> **Supplied material**:
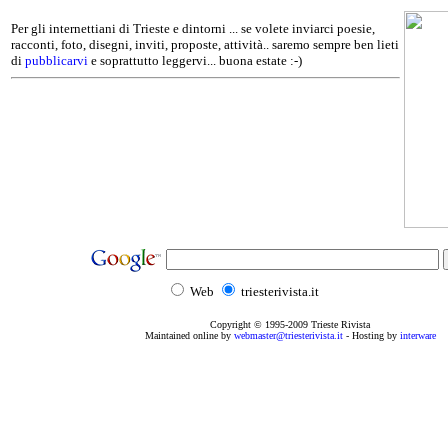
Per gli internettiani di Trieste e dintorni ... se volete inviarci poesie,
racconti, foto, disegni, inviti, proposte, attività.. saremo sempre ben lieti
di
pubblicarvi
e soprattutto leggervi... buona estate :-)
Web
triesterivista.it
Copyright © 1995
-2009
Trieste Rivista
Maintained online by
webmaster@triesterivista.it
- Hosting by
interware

--

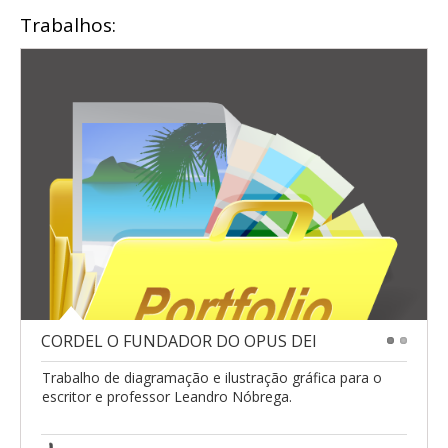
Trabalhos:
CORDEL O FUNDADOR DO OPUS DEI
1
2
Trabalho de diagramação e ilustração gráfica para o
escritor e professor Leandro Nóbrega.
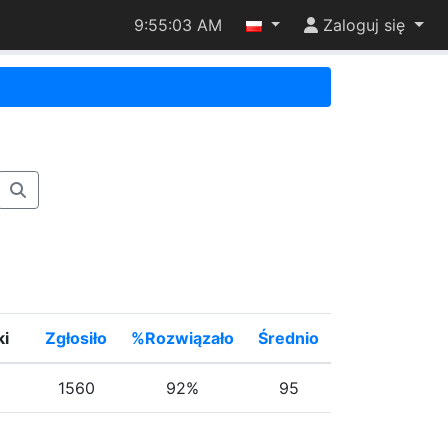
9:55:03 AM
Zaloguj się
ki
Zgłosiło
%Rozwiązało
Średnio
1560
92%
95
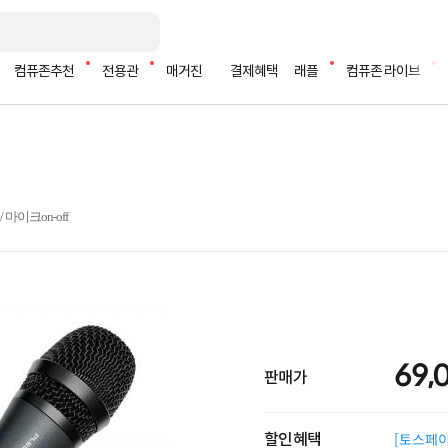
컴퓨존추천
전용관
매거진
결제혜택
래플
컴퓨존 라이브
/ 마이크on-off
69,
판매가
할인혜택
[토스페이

...

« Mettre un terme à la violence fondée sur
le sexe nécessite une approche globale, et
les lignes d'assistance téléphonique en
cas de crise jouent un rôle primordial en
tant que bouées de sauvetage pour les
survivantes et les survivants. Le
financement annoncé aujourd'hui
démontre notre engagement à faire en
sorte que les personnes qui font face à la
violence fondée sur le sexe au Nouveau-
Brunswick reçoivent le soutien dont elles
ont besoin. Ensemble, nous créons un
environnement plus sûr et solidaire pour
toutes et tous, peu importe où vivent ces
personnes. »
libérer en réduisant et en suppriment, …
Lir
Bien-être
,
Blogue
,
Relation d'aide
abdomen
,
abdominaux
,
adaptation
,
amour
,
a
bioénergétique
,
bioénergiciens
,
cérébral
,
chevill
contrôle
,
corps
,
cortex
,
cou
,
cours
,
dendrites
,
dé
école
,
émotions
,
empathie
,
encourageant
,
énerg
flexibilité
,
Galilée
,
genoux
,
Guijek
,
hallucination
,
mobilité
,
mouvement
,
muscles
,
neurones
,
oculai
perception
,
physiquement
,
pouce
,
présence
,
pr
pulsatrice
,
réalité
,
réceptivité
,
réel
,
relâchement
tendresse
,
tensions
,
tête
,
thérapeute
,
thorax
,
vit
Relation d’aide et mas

> **Work order**: From the data above, reproduce word for word the lines running from the line with "physiquement" to the line with "Relation d’aide et mas", ends included.

> **Answer box**:
physiquement
,
pouce
,
présence
,
pr
pulsatrice
,
réalité
,
réceptivité
,
réel
,
relâchement
tendresse
,
tensions
,
tête
,
thérapeute
,
thorax
,
vit
Relation d’aide et mas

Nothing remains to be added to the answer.